/---
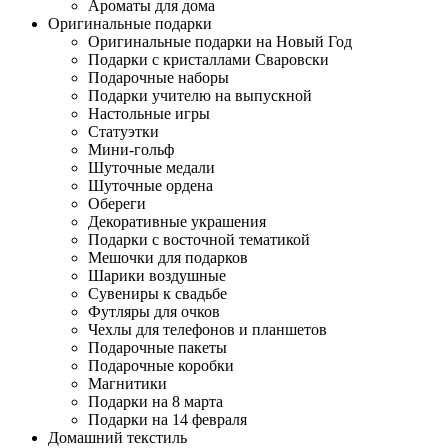
Ароматы для дома
Оригинальные подарки
Оригинальные подарки на Новый Год
Подарки с кристаллами Сваровски
Подарочные наборы
Подарки учителю на выпускной
Настольные игры
Статуэтки
Мини-гольф
Шуточные медали
Шуточные ордена
Обереги
Декоративные украшения
Подарки с восточной тематикой
Мешочки для подарков
Шарики воздушные
Сувениры к свадьбе
Футляры для очков
Чехлы для телефонов и планшетов
Подарочные пакеты
Подарочные коробки
Магнитики
Подарки на 8 марта
Подарки на 14 февраля
Домашний текстиль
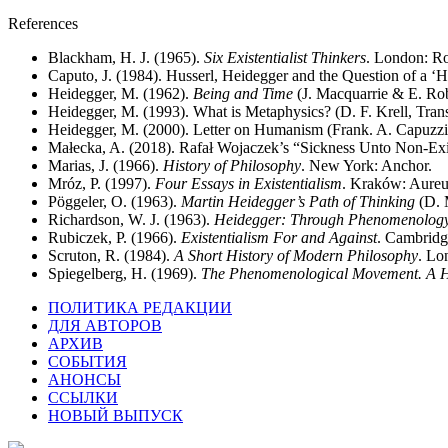
References
Blackham, H. J. (1965).
Six Existentialist Thinkers
. London: R
Caputo, J. (1984). Husserl, Heidegger and the Question of a
Heidegger, M. (1962).
Being and Time
(J. Macquarrie & E. Rob
Heidegger, M. (1993). What is Metaphysics? (D. F. Krell, Trans.
Heidegger, M. (2000). Letter on Humanism (Frank. A. Capuzzi,
Małecka, A. (2018). Rafał Wojaczek’s “Sickness Unto Non-Ex
Marias, J. (1966).
History of Philosophy
. New York: Anchor.
Mróz, P. (1997).
Four Essays in Existentialism
. Kraków: Aureu
Pöggeler, O. (1963).
Martin Heidegger’s Path of Thinking
(D. M
Richardson, W. J. (1963).
Heidegger: Through Phenomenology
Rubiczek, P. (1966).
Existentialism For and Against
. Cambridg
Scruton, R. (1984).
A Short History of Modern Philosophy
. Lo
Spiegelberg, H. (1969).
The Phenomenological Movement. A His
ПОЛИТИКА РЕДАКЦИИ
ДЛЯ АВТОРОВ
АРХИВ
СОБЫТИЯ
АНОНСЫ
ССЫЛКИ
НОВЫЙ ВЫПУСК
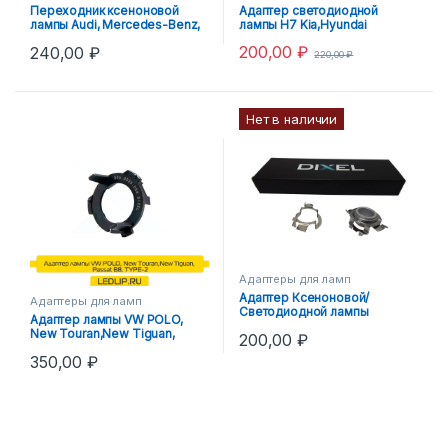
Переходник ксеноновой
Адаптер светодиодной
лампы Audi, Mercedes-Benz,
лампы H7 Kia,Hyundai
Buick,Opel,Saab, Bmw
200,00
₽
240,00
₽
220,00
₽
Нет в наличии
Адаптеры для ламп
Адаптер Ксеноновой/
Адаптеры для ламп
Светодиодной лампы
Адаптер лампы VW POLO,
Mercedes B,C,GLA,ML Н7 –
New Touran,New Tiguan,
200,00
₽
Тип №2
Passat B8, TYPE-2
350,00
₽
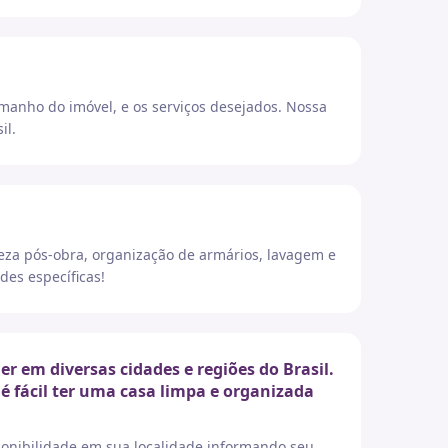
amanho do imóvel, e os serviços desejados. Nossa
il.
eza pós-obra, organização de armários, lavagem e
des específicas!
 em diversas cidades e regiões do Brasil.
é fácil ter uma casa limpa e organizada
sponibilidade em sua localidade informando seu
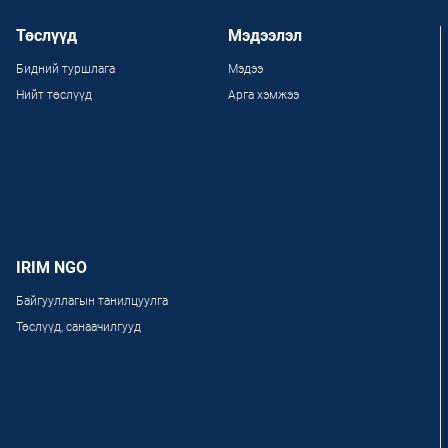
Төслүүд
Мэдээлэл
Бидний туршлага
Мэдээ
Нийт төслүүд
Арга хэмжээ
IRIM NGO
Байгууллагын танилцуулга
Төслүүд, санаачилгууд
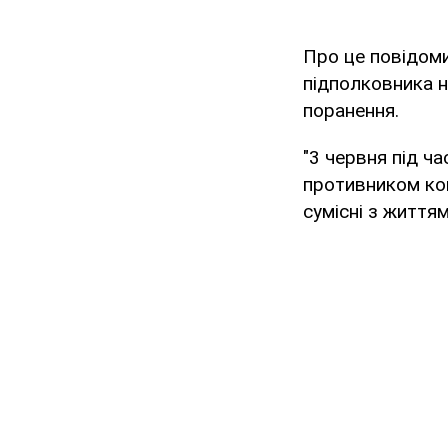
Про це повідоми
підполковника н
поранення.
"3 червня під ч
противником ком
сумісні з життям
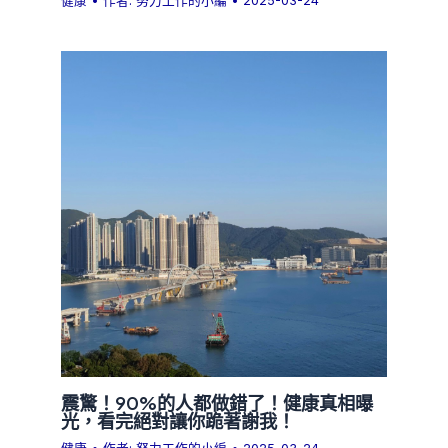
健康
• 作者:
努力工作的小編
•
2025-03-24
震驚！90%的人都做錯了！健康真相曝
光，看完絕對讓你跪著謝我！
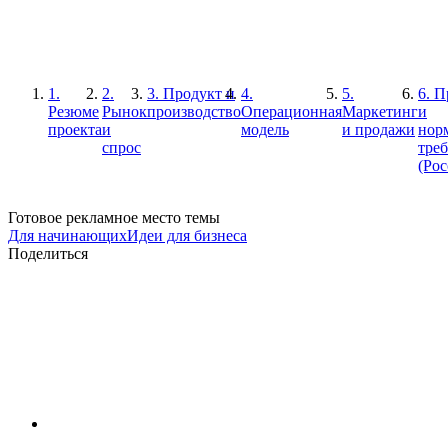
1.
2.
3. Продукт и
4.
5.
6. 
Резюме
Рынок
производство
Операционная
Маркетинг
и
проекта
и
модель
и продажи
нор
спрос
тре
(Рос
Готовое рекламное место темы
Для начинающих
Идеи для бизнеса
Поделиться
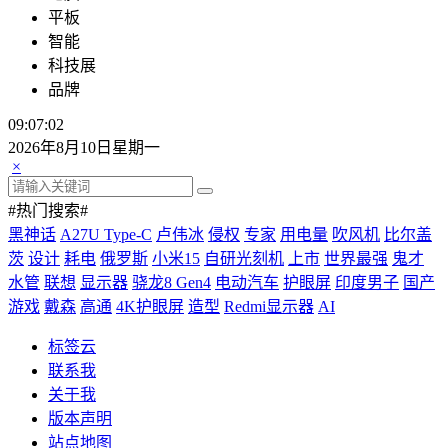
平板
智能
科技展
品牌
09:07:03
2026年8月10日星期一
×
#热门搜索#
黑神话
A27U Type-C
卢伟冰
侵权
专家
用电量
吹风机
比尔盖
茨
设计
耗电
俄罗斯
小米15
自研光刻机
上市
世界最强
鬼才
水管
联想
显示器
骁龙8 Gen4
电动汽车
护眼屏
印度男子
国产
游戏
戴森
高通
4K护眼屏
造型
Redmi显示器
AI
标签云
联系我
关于我
版本声明
站点地图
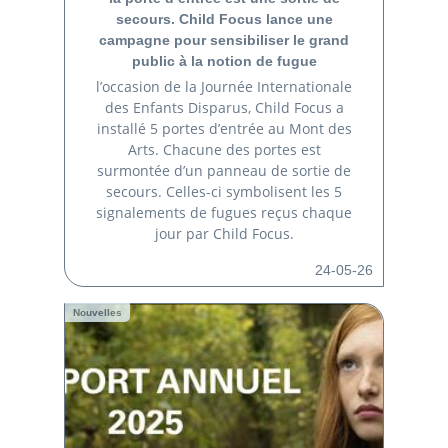
secours. Child Focus lance une
campagne pour sensibiliser le grand
public à la notion de fugue
l’occasion de la Journée Internationale
des Enfants Disparus, Child Focus a
installé 5 portes d’entrée au Mont des
Arts. Chacune des portes est
surmontée d’un panneau de sortie de
secours. Celles-ci symbolisent les 5
signalements de fugues reçus chaque
jour par Child Focus.
24-05-26
Nouvelles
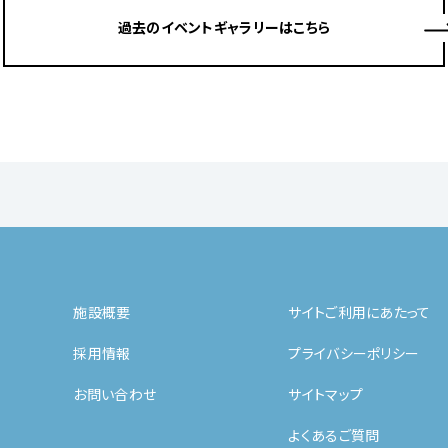
過去のイベントギャラリーはこちら
施設概要
サイトご利用にあたって
採用情報
プライバシーポリシー
お問い合わせ
サイトマップ
よくあるご質問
\---
TASK DESCRIPTION: Please output every entry exactly as written, apart from the pictures.

ANSWER FOR THIS EXERCISE:
Ароматы для дома
Оригинальные подарки
Оригинальные подарки на Новый Год
Подарки с кристаллами Сваровски
Подарочные наборы
Подарки учителю на выпускной
Настольные игры
Статуэтки
Мини-гольф
Шуточные медали
Шуточные ордена
Обереги
Декоративные украшения
Подарки с восточной тематикой
Мешочки для подарков
Шарики воздушные
Сувениры к свадьбе
Футляры для очков
Чехлы для телефонов и планшетов
Подарочные пакеты
Подарочные коробки
Магнитики
Подарки на 8 марта
Подарки на 14 февраля
Домашний текстиль
References
Blackham, H. J. (1965).
Six Existentialist Thinkers
. London: R
Caputo, J. (1984). Husserl, Heidegger and the Question of a
Heidegger, M. (1962).
Being and Time
(J. Macquarrie & E. Rob
Heidegger, M. (1993). What is Metaphysics? (D. F. Krell, Trans.
Heidegger, M. (2000). Letter on Humanism (Frank. A. Capuzzi,
Małecka, A. (2018). Rafał Wojaczek’s “Sickness Unto Non-Ex
Marias, J. (1966).
History of Philosophy
. New York: Anchor.
Mróz, P. (1997).
Four Essays in Existentialism
. Kraków: Aureu
Pöggeler, O. (1963).
Martin Heidegger’s Path of Thinking
(D. M
Richardson, W. J. (1963).
Heidegger: Through Phenomenology
Rubiczek, P. (1966).
Existentialism For and Against
. Cambridg
Scruton, R. (1984).
A Short History of Modern Philosophy
. Lo
Spiegelberg, H. (1969).
The Phenomenological Movement. A His
ПОЛИТИКА РЕДАКЦИИ
ДЛЯ АВТОРОВ
АРХИВ
СОБЫТИЯ
АНОНСЫ
ССЫЛКИ
НОВЫЙ ВЫПУСК
Переходник ксеноновой
Адаптер светодиодной
лампы Audi, Mercedes-Benz,
лампы H7 Kia,Hyundai
Buick,Opel,Saab, Bmw
200,00
₽
240,00
₽
220,00
₽
Нет в наличии
Адаптеры для ламп
Адаптер Ксеноновой/
Адаптеры для ламп
Светодиодной лампы
Адаптер лампы VW POLO,
Mercedes B,C,GLA,ML Н7 –
New Touran,New Tiguan,
200,00
₽
Тип №2
Passat B8, TYPE-2
350,00
₽
amanho do imóvel, e os serviços desejados. Nossa
il.
eza pós-obra, organização de armários, lavagem e
des específicas!
 em diversas cidades e regiões do Brasil.
é fácil ter uma casa limpa e organizada
sponibilidade em sua localidade informando seu
Төслүүд
Мэдээлэл
Бидний туршлага
Мэдээ
Нийт төслүүд
Арга хэмжээ
IRIM NGO
Байгууллагын танилцуулга
Төслүүд, санаачилгууд
Про це повідоми
підполковника н
поранення.
"3 червня під ч
противником ком
сумісні з життям
健康
• 作者:
努力工作的小編
•
2025-03-24
震驚！90%的人都做錯了！健康真相曝
光，看完絕對讓你跪著謝我！
1.
2.
3. Продукт и
4.
5.
6. 
Резюме
Рынок
производство
Операционная
Маркетинг
и
проекта
и
модель
и продажи
нор
спрос
тре
(Рос
Готовое рекламное место темы
Для начинающих
Идеи для бизнеса
Поделиться
平板
智能
科技展
品牌
09:07:03
2026年8月10日星期一
×
#热门搜索#
黑神话
A27U Type-C
卢伟冰
侵权
专家
用电量
吹风机
比尔盖
茨
设计
耗电
俄罗斯
小米15
自研光刻机
上市
世界最强
鬼才
水管
联想
显示器
骁龙8 Gen4
电动汽车
护眼屏
印度男子
国产
游戏
戴森
高通
4K护眼屏
造型
Redmi显示器
AI
标签云
联系我
关于我
版本声明
站点地图
secours. Child Focus lance une
campagne pour sensibiliser le grand
public à la notion de fugue
l’occasion de la Journée Internationale
des Enfants Disparus, Child Focus a
installé 5 portes d’entrée au Mont des
Arts. Chacune des portes est
surmontée d’un panneau de sortie de
secours. Celles-ci symbolisent les 5
signalements de fugues reçus chaque
jour par Child Focus.
24-05-26
Nouvelles
過去のイベントギャラリーはこちら
施設概要
サイトご利用にあたって
採用情報
プライバシーポリシー
お問い合わせ
サイトマップ
よくあるご質問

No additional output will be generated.